§ **Your task**
Among the entries below, find the line with "processing of your", then quote it and each following line up to and including the line with "NUNS – osudio prijetnje redakciji", and nothing else.

(Dataset entries)
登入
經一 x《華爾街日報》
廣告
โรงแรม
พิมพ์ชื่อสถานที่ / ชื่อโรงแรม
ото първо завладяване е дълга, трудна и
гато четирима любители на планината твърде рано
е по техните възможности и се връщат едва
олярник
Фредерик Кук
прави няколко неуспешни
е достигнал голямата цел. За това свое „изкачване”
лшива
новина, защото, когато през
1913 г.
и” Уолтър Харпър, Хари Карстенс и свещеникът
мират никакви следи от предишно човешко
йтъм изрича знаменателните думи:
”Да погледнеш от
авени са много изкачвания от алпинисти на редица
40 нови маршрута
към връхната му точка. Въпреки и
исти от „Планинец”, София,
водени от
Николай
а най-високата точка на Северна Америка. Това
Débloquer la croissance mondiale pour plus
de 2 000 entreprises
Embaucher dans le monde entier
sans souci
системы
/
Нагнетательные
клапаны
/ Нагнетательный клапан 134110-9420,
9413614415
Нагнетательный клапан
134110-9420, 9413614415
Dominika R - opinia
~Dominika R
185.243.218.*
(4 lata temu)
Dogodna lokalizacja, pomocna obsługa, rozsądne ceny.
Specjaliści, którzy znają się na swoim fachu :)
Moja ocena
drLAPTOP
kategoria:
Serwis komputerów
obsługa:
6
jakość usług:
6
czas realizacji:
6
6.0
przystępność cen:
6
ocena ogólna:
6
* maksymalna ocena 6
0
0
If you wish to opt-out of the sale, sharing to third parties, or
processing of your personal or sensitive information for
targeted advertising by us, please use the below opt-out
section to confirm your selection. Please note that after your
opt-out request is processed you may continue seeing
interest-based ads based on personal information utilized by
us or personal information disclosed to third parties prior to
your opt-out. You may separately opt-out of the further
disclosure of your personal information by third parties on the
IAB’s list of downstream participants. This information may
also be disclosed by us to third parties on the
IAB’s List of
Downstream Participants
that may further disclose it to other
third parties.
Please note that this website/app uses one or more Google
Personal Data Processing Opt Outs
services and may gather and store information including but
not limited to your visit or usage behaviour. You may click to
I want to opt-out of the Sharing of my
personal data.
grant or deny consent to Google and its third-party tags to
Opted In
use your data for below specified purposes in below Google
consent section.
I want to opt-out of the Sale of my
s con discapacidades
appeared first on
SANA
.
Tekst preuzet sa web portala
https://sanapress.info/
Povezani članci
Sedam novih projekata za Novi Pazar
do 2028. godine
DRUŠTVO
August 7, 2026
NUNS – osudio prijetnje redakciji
---
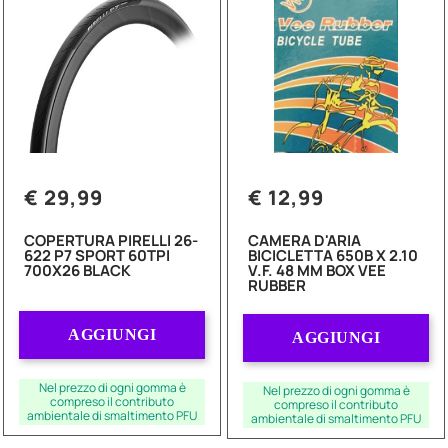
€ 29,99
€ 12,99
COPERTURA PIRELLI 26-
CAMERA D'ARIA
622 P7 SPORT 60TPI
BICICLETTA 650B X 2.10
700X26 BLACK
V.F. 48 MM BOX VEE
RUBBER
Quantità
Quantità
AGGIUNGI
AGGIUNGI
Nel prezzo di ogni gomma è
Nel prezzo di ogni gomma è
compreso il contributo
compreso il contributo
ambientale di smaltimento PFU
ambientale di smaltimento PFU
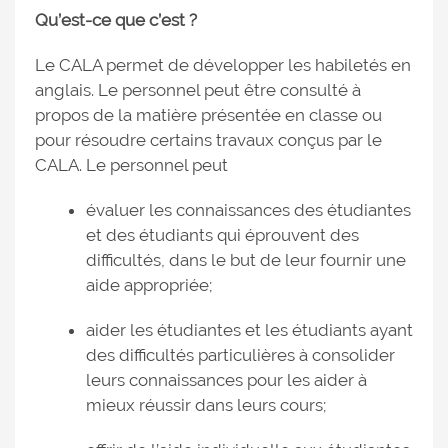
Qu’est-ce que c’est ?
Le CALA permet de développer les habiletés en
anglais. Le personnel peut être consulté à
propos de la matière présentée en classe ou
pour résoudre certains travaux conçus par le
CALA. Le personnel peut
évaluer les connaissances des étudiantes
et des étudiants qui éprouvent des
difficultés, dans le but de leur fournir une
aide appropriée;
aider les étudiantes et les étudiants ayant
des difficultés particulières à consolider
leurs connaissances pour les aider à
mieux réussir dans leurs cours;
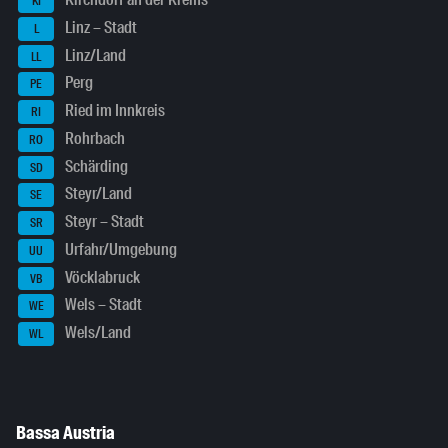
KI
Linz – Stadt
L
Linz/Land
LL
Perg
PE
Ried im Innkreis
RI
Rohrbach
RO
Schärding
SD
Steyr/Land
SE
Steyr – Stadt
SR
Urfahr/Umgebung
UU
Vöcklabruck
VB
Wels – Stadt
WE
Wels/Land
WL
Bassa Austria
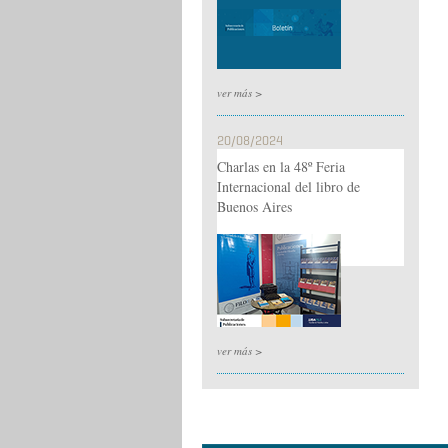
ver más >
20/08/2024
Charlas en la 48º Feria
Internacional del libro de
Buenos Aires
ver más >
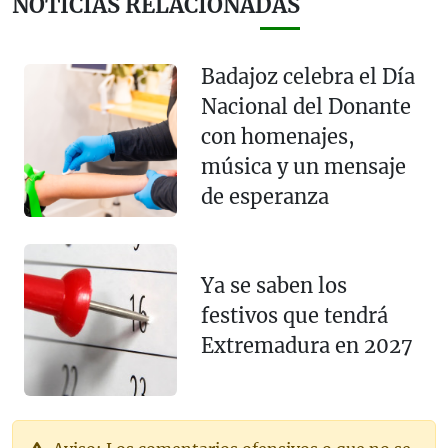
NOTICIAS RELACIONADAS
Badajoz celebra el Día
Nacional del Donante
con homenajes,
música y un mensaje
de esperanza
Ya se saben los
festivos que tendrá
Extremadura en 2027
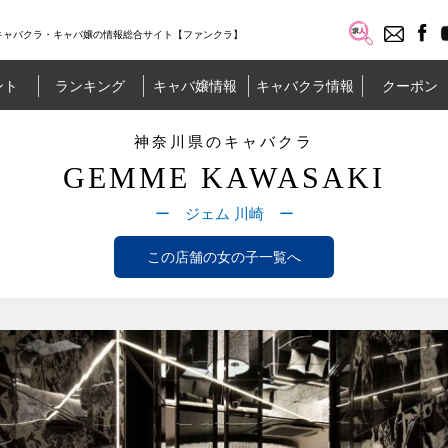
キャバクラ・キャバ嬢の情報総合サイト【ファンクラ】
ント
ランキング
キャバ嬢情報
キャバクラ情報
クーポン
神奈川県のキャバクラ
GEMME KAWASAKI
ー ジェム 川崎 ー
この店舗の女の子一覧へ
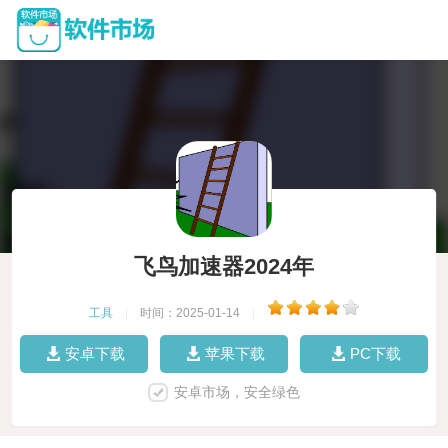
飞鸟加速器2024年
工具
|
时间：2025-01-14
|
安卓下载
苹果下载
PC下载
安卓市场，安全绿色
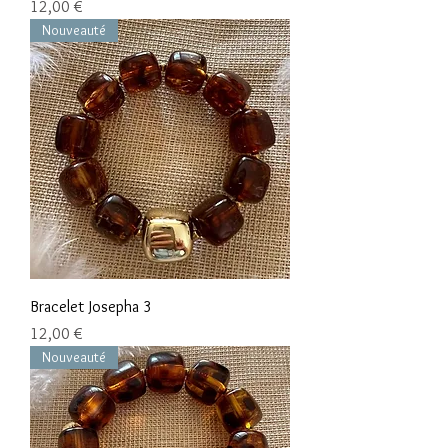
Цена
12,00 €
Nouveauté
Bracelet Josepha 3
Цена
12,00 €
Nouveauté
---
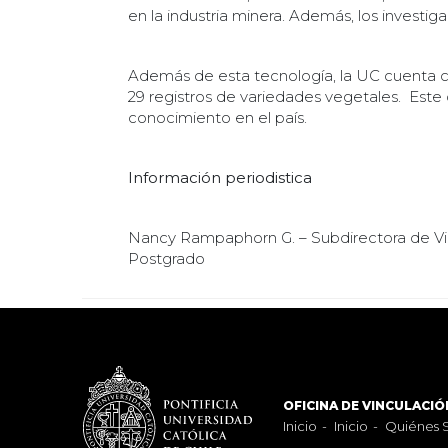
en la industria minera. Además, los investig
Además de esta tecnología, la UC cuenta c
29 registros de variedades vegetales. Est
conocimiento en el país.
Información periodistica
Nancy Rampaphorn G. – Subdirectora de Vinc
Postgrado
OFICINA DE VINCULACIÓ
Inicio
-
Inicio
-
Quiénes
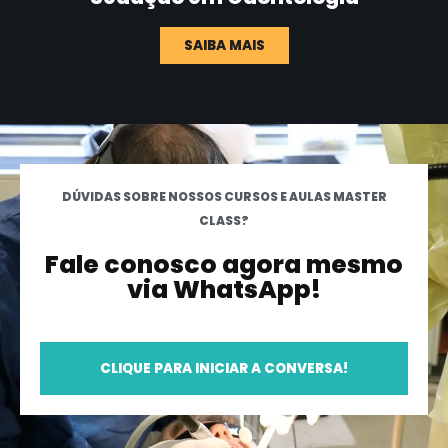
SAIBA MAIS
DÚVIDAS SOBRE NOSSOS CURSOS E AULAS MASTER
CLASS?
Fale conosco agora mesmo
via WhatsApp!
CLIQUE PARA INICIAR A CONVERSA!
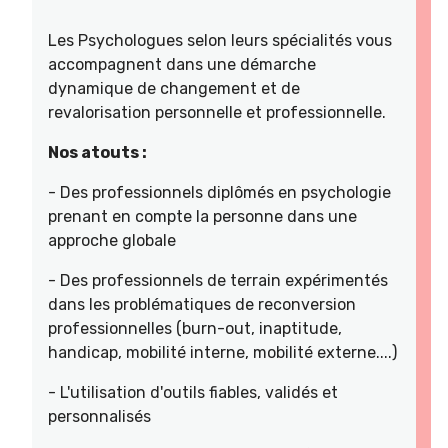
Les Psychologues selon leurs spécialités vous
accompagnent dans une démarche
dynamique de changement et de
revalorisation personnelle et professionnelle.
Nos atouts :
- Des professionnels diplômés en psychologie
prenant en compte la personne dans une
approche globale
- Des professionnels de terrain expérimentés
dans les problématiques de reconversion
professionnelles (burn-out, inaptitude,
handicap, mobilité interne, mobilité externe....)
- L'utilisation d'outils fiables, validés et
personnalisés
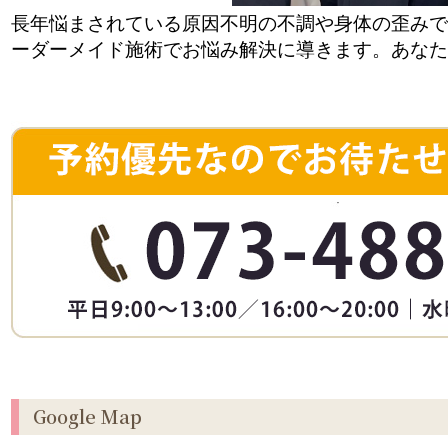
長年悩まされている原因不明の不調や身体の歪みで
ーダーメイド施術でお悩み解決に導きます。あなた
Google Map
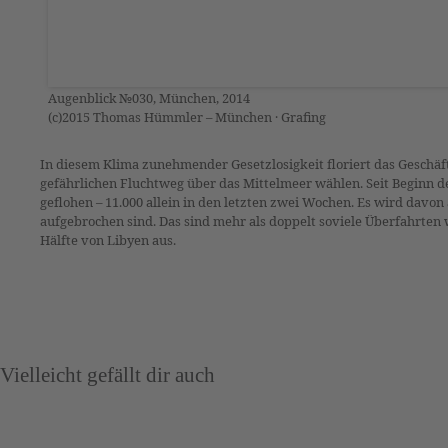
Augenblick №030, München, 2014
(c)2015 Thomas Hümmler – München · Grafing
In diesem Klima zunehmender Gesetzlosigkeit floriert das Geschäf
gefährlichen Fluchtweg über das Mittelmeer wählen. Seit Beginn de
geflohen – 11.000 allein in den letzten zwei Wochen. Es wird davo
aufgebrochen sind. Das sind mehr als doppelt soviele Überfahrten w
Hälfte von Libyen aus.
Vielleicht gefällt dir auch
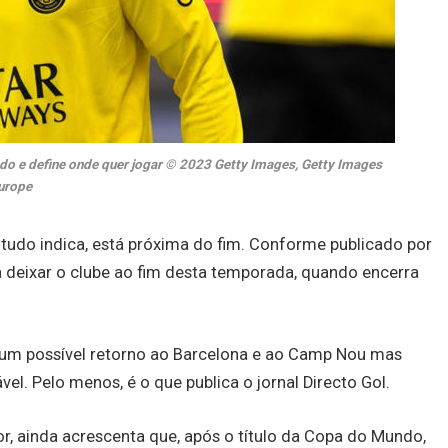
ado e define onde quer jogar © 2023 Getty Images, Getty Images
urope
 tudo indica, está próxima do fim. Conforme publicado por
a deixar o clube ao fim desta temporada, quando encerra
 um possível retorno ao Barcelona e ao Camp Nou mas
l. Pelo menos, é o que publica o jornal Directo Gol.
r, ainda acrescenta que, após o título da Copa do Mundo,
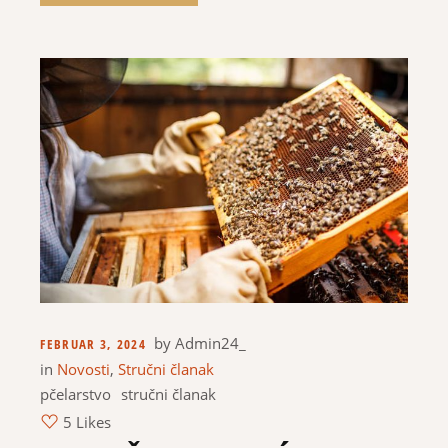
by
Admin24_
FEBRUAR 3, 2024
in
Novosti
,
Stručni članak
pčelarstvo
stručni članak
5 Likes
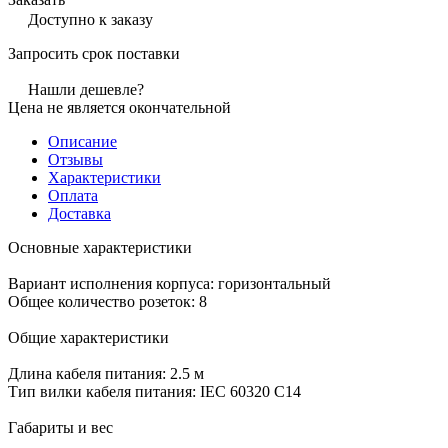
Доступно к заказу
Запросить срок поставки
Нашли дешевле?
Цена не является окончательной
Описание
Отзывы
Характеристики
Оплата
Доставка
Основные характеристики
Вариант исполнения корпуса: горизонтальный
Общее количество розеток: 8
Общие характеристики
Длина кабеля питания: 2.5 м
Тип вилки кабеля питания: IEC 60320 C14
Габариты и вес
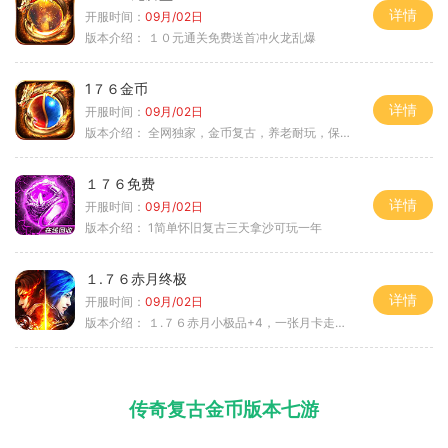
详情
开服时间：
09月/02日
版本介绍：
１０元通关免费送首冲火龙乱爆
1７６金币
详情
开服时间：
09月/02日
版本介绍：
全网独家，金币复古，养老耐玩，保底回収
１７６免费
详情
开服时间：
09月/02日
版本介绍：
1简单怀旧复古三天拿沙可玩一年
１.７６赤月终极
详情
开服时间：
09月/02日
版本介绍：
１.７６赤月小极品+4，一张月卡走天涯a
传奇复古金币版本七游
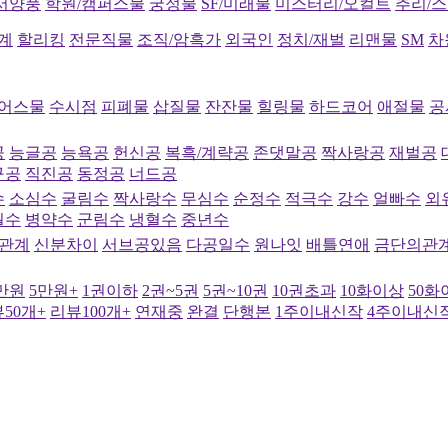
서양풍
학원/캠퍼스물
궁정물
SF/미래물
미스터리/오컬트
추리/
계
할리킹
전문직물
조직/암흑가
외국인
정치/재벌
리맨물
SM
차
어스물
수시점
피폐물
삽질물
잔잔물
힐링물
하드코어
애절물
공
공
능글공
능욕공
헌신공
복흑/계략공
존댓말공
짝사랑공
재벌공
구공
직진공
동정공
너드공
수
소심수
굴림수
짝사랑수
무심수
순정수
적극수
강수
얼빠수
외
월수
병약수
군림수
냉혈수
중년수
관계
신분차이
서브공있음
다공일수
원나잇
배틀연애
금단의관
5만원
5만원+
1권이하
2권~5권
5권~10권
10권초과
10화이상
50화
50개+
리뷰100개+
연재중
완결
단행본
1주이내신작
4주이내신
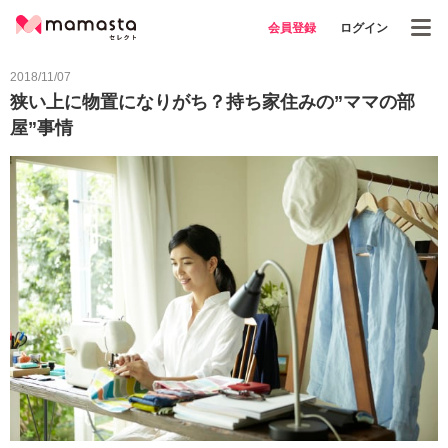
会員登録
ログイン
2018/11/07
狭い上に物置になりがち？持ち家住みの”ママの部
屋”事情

§ **Written answer**
processing of your personal or sensitive information for
targeted advertising by us, please use the below opt-out
section to confirm your selection. Please note that after your
opt-out request is processed you may continue seeing
interest-based ads based on personal information utilized by
us or personal information disclosed to third parties prior to
your opt-out. You may separately opt-out of the further
disclosure of your personal information by third parties on the
IAB’s list of downstream participants. This information may
also be disclosed by us to third parties on the
IAB’s List of
Downstream Participants
that may further disclose it to other
third parties.
Please note that this website/app uses one or more Google
Personal Data Processing Opt Outs
services and may gather and store information including but
not limited to your visit or usage behaviour. You may click to
I want to opt-out of the Sharing of my
personal data.
grant or deny consent to Google and its third-party tags to
Opted In
use your data for below specified purposes in below Google
consent section.
I want to opt-out of the Sale of my
s con discapacidades
appeared first on
SANA
.
Tekst preuzet sa web portala
https://sanapress.info/
Povezani članci
Sedam novih projekata za Novi Pazar
do 2028. godine
DRUŠTVO
August 7, 2026
NUNS – osudio prijetnje redakciji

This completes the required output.